Dennis Dellai, regista di Terre Rosse, leggerà "All'ombra degl'ippocastani" con l'auspicio che veramente ne nasca un film. Sono certo che le idee che ho in mente e la genialità di un regista come Dellai possano fondersi in un crogiolo per realizzare un'opera importante, legata al territorio e che soprattutto resterà nella memoria storica del Veneto come "I piccoli Maestri" oppure come "Il prete bello".
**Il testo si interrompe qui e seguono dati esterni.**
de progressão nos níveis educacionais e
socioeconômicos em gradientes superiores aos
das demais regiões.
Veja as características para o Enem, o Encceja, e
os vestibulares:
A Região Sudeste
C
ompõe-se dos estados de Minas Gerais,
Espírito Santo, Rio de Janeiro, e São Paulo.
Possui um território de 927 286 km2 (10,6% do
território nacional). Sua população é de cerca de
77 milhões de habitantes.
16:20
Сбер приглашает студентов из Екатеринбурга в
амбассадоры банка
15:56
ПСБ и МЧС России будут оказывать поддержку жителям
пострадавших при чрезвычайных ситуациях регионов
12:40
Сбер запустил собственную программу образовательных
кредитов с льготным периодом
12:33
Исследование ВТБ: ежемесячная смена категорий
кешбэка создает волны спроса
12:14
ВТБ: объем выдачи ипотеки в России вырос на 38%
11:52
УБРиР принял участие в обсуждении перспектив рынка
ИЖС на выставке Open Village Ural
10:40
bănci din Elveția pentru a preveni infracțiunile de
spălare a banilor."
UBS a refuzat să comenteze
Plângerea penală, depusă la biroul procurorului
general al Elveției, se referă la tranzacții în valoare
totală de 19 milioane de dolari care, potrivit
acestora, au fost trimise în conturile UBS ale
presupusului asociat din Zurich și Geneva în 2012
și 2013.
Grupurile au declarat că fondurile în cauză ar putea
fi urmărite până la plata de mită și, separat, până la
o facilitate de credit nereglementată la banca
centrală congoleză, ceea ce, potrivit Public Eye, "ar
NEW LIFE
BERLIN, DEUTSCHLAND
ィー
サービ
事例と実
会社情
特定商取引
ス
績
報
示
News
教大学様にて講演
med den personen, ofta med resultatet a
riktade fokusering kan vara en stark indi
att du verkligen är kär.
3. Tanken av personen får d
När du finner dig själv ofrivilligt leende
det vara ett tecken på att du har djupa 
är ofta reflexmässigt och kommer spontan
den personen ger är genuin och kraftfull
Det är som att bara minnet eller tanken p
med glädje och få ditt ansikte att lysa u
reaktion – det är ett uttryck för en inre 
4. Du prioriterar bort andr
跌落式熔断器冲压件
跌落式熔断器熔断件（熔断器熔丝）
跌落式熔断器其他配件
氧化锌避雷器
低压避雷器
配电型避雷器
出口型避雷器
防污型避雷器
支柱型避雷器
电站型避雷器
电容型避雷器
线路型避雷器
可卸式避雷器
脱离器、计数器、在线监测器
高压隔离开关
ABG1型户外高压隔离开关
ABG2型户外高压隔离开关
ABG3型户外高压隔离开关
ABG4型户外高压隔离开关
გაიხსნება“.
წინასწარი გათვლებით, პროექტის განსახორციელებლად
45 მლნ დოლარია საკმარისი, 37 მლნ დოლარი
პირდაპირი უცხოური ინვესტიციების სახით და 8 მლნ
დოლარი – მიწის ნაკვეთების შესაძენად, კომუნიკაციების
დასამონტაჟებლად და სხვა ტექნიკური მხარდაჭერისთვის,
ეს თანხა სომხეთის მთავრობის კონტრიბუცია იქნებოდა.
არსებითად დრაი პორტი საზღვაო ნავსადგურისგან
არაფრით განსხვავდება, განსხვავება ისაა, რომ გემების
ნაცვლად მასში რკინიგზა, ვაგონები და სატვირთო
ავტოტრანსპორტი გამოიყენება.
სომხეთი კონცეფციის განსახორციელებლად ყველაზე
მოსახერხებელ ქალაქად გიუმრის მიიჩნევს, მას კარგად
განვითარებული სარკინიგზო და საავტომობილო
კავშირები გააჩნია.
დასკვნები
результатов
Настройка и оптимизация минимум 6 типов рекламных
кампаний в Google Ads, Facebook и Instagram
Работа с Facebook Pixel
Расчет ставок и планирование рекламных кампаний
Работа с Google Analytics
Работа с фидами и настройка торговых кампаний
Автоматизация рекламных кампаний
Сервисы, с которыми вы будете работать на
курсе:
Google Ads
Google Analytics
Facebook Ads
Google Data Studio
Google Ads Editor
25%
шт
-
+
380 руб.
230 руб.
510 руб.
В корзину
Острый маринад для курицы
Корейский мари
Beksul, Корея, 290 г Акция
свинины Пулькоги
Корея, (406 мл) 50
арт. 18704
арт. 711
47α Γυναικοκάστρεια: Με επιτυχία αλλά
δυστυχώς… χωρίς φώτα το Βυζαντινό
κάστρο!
Ho per lungo tempo cercato di rintracciare Carlo Mazzacurati e Daniele Luchetti per proporre loro la medesima idea ma non sono stato in grado di mettermi in contatto con loro. Ho impiegato quasi sedici anni per raggiungere la pubblicazione del libro. Adesso se ne serviranno altrettanti per farne un film sono pronto! Mi rimboccherò le maniche.



Paolo Maria Coniglio



giovedì 20 agosto 2009

La Voce Liberar Bandito e il Pentitismo Moderno



Nel periodo storico attorno all’anno 1500, bande rivali mettevano il terrore nei vari paesi. Nel 1574, con la legge sul flagrante crimine, il Consiglio dei Dieci Magistrati di Venezia aveva deciso di intervenire con una politica criminale più incisiva.
Fino a tale momento l’intervento del Consiglio Dei Dieci era stato sporadico e basato sul dialogo. L’instabilità dell’ordine pubblico aveva indotto il massimo organo politico giudiziario a correggere l’attività dei tribunali locali, anche su pressione di vari ambasciatori inviati a Venezia da Brescia e dalla Riviera di Salò con la richiesta di un pronto intervento contro delitti e banditismo.
Fu così inviato un provveditore straordinario ma erano solo questi interventi estemporanei a contrastare la criminalità. Presto emerse che il banditismo era legato a potenti lignaggi familiari perciò nel luglio del 1578 tutti i forestieri “che servono a particolari per bravi (latori ed esecutori di violenza) ovvero che accompagnano qualsivoglia sorte di persone particolari con arme”, vennero invitati ad allontanarsi dallo stato, pena l’impiccagione.
L’episodio che innescò la reazione del Consiglio fu probabilmente l’uccisione di un membro della famiglia Piovene ad opera di Orazio Godi, appartenente ad una casa rivale. Nel 1579 erano ancora i tribunali locali a concedere la “voce liberar bandito”. Ad esempio se uno commetteva un omicidio, era ricercato ma se a sua volta uccideva un altro con altri omicidi sulle spalle, invocava la “voce liberar bandito” ed era scagionato, invocabile anche presentando la testa mozzata del bandito ucciso al fine che fosse riconosciuta presso la pietra del bando che esisteva in ogni città. Un breve processo tramite testimoni attestava l’identità del bandito e l’effettiva uccisione da parte dei richiedenti la voce.
Nel cuore del 1500 il modo lento e a volte discutibile della macchina della giustizia adottava questo sistema. Oggi a distanza di oltre mezzo millennio la giurisprudenza non cambia cliché, un tempo si chiamava “voce liberar bandito”, la chiave moderna è “collaboratore di giustizia” due modi per pagare il prezzo con la società che nonostante gli oltre cinquecento anni che ci sono in mezzo, variano veramente di poco.








Riflessione:




Erano i nostri antenati ad avere adottato provvedimenti all'avanguardia, oppure è la nostra giurisprudenza che utilizza sistemi antichi? Abbiamo bisogno dell'aiuto dei criminali per sconfiggere il crimine. Non c'è stato progresso in tutto questo tempo? La risposta è NO! I collaboratori di giustizia, oltre ad essere stipendiati, quindi pagati con i nostri soldi, hanno la possibilità di iniziare una nuova vita, con un nuovo lavoro, una nuova identità. Non è poco direi per chi ha vissuto al margine della società commettendo orribili crimini!


Forse, se venissero messi a disposizione delle forze dell'ordine, strumenti più efficaci e meno burocrazia potremmo avere una macchina della giustizia più performante.


Finchè chi governa legifera in modo mirato per evitare le intercettazioni telefoniche invocando la privacy, finchè esiste l'immunità parlamentare, finchè le più alte cariche dello Stato non possono essere toccate durante il loro mandato, ho la netta impressione che l'esempio che viene profuso non sia di grande insegnamento.


Per i giovani, per i recidivi, per le generazioni a venire, per chi di natura è incline alla devianza, per i diversamente onesti, c'è bisogno della certezza della pena!!!